63. If u(x) and v(x) are differentiable at x = 0, and u(0) = 5,    u'(0) = -3, v(0) = -1,    v'(0) = 2, then find d/dx (uv + u/v) evaluated at x = 0. (A) −20 (B) −7 (C) 6 (D) 13

63. If u(x) and v(x) are differentiable at x = 0, and

u(0) = 5,
u'(0) = -3,

v(0) = -1,
v'(0) = 2,

then find

d/dx (uv + u/v) evaluated at x = 0.

(A) −20

(B) −7

(C) 6

(D) 13

Derivative of (uv + u/v) at x = 0 – Complete Step-by-Step Solution with Product and Quotient Rule

The present question is an excellent example where two fundamental differentiation rules must be used simultaneously. The first term is the product of two differentiable functions, while the second term is the quotient of the same functions. Such problems often appear simple but require careful substitution of the given values after differentiation. Students frequently make mistakes by substituting the values before differentiating or by incorrectly applying the quotient rule. Therefore, understanding the logic behind each step is much more important than simply memorizing formulas.

Correct Answer

Option (A): −20

Understanding the Mathematical Concept

The given expression consists of two different algebraic forms. The first expression, uv, is the multiplication of two differentiable functions and therefore must be differentiated using the Product Rule. The second expression, u/v, is the ratio of two differentiable functions and must be differentiated using the Quotient Rule.

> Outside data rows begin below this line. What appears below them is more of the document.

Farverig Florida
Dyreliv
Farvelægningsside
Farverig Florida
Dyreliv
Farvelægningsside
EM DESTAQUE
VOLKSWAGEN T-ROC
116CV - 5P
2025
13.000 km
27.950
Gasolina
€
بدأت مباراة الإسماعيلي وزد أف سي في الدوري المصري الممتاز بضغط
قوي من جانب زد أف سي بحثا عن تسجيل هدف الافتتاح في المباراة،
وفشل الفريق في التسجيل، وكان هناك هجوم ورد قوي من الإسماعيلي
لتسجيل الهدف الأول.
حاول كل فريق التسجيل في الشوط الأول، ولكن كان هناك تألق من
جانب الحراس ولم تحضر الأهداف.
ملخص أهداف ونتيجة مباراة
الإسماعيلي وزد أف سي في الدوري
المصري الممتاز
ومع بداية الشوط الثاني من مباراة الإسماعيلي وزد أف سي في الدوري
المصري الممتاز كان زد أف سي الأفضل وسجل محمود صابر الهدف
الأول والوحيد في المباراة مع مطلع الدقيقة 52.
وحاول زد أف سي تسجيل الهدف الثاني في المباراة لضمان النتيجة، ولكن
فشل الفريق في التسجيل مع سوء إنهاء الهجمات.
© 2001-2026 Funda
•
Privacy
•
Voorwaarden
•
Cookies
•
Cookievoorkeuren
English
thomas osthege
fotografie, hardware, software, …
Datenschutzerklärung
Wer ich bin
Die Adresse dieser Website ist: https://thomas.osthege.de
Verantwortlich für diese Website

Since differentiation is a linear operator, we differentiate each term separately and then add the results. This principle is known as the sum rule of differentiation, which states that the derivative of a sum equals the sum of the derivatives.

Important Differentiation Formulas Used

Product Rule

If two differentiable functions are multiplied together, then

(uv)’ = u’v + uv’

This formula tells us that we differentiate one function while keeping the other unchanged, then repeat the process in reverse, and finally add both results.

Quotient Rule

If one differentiable function is divided by another, then

(u/v)’ = (u’v − uv’) / v²

Notice carefully that the numerator contains a subtraction sign. This is one of the most common places where students make mistakes in competitive examinations.

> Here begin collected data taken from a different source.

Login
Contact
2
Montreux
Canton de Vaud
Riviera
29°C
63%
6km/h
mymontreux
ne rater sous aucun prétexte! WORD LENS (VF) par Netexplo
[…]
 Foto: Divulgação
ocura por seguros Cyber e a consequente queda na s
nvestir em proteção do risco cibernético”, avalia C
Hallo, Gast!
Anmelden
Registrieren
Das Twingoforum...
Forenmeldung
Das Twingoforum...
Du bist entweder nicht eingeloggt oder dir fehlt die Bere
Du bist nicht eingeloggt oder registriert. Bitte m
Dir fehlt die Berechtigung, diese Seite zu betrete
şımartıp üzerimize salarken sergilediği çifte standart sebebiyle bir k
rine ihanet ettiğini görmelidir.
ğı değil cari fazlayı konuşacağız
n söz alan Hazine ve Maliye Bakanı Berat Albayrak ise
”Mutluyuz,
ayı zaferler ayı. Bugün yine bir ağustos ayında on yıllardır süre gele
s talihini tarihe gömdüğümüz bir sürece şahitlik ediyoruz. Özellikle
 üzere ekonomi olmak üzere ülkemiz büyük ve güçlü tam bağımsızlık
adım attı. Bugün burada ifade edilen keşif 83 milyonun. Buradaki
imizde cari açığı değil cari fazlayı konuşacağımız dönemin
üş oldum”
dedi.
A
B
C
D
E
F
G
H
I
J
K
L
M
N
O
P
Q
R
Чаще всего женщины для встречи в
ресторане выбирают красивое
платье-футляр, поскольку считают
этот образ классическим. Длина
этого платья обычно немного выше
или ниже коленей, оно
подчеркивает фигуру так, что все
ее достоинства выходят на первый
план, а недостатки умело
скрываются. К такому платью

Step 1: Differentiate the Entire Expression

The given function is

F(x) = uv + u/v

Differentiating both terms gives

F'(x) = (u’v + uv’) + (u’v − uv’)/v²

This is the general derivative before substituting any numerical values.

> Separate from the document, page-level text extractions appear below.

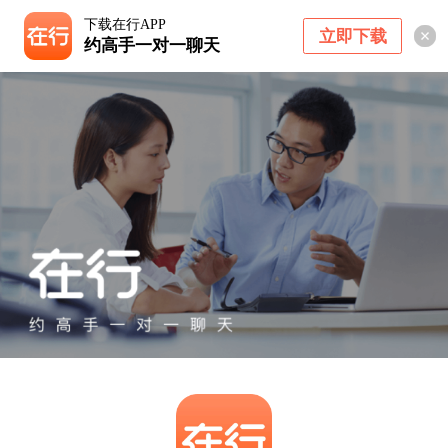
下载在行APP
立即下载
约高手一对一聊天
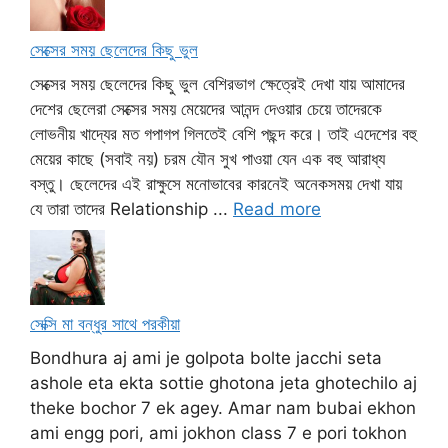
সেক্সের সময় ছেলেদের কিছু ভুল
সেক্সের সময় ছেলেদের কিছু ভুল বেশিরভাগ ক্ষেত্রেই দেখা যায় আমাদের
দেশের ছেলেরা সেক্সের সময় মেয়েদের আনন্দ দেওয়ার চেয়ে তাদেরকে
লোভনীয় খাদ্যের মত গপাগপ গিলতেই বেশি পছন্দ করে। তাই এদেশের বহু
মেয়ের কাছে (সবাই নয়) চরম যৌন সুখ পাওয়া যেন এক বহু আরাধ্য
বস্তু। ছেলেদের এই রাক্ষুসে মনোভাবের কারনেই অনেকসময় দেখা যায়
যে তারা তাদের Relationship ...
Read more
সেক্সি মা বন্ধুর সাথে পরকীয়া
Bondhura aj ami je golpota bolte jacchi seta
ashole eta ekta sottie ghotona jeta ghotechilo aj
theke bochor 7 ek agey. Amar nam bubai ekhon
ami engg pori, ami jokhon class 7 e pori tokhon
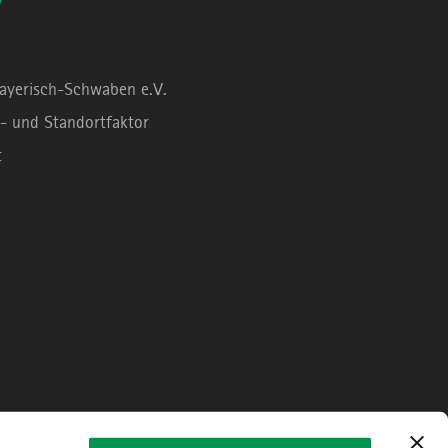
Bayerisch-Schwaben e.V.
- und Standortfaktor
t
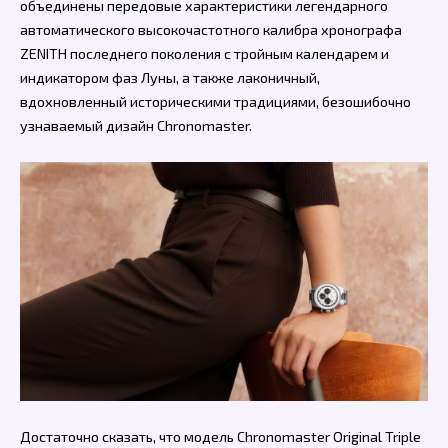
объединены передовые характеристики легендарного
автоматического высокочастотного калибра хронографа
ZENITH последнего поколения с тройным календарем и
индикатором фаз Луны, а также лаконичный,
вдохновленный историческими традициями, безошибочно
узнаваемый дизайн Chronomaster.
Достаточно сказать, что модель Chronomaster Original Triple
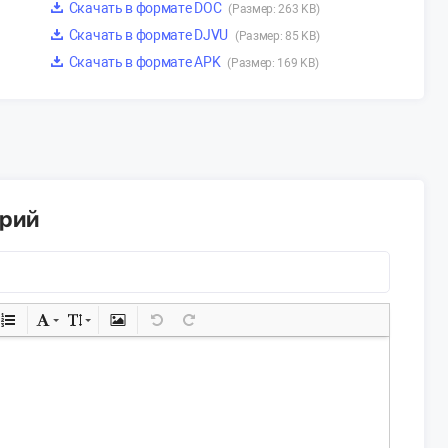
Скачать в формате DOC
(Размер: 263 KB)
Скачать в формате DJVU
(Размер: 85 KB)
Скачать в формате APK
(Размер: 169 KB)
арий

Step 2: Substitute the Given Values

The question provides the following values at x = 0:

u = 5
u’ = -3
v = -1
v’ = 2

We substitute these values carefully into each part of the derivative.

Step 3: Evaluate the Product Rule Term

The first part is

u’v + uv’

Substituting the values,

= (-3)(-1) + (5)(2)

= 3 + 10

= 13

Thus, the derivative of the product term contributes 13.

Step 4: Evaluate the Quotient Rule Term

The second part is

(u’v − uv’) / v²

Substituting the given values,

= [(-3)(-1) − (5)(2)] / (-1)²

= (3 − 10)/1

= -7

Therefore, the derivative of the quotient term equals −7.

Step 5: Add Both Results

The derivative of the entire expression is obtained by adding both contributions.

F'(0) = 13 + (−7)

F'(0) = 6

Rechecking the Calculation

Since this is a competitive examination question, it is always good practice to verify each arithmetic step.

Product Rule:

3 + 10 = 13 ✔

Quotient Rule:

3 − 10 = −7 ✔

Total:

13 − 7 = 6 ✔

The computation is internally consistent and mathematically correct.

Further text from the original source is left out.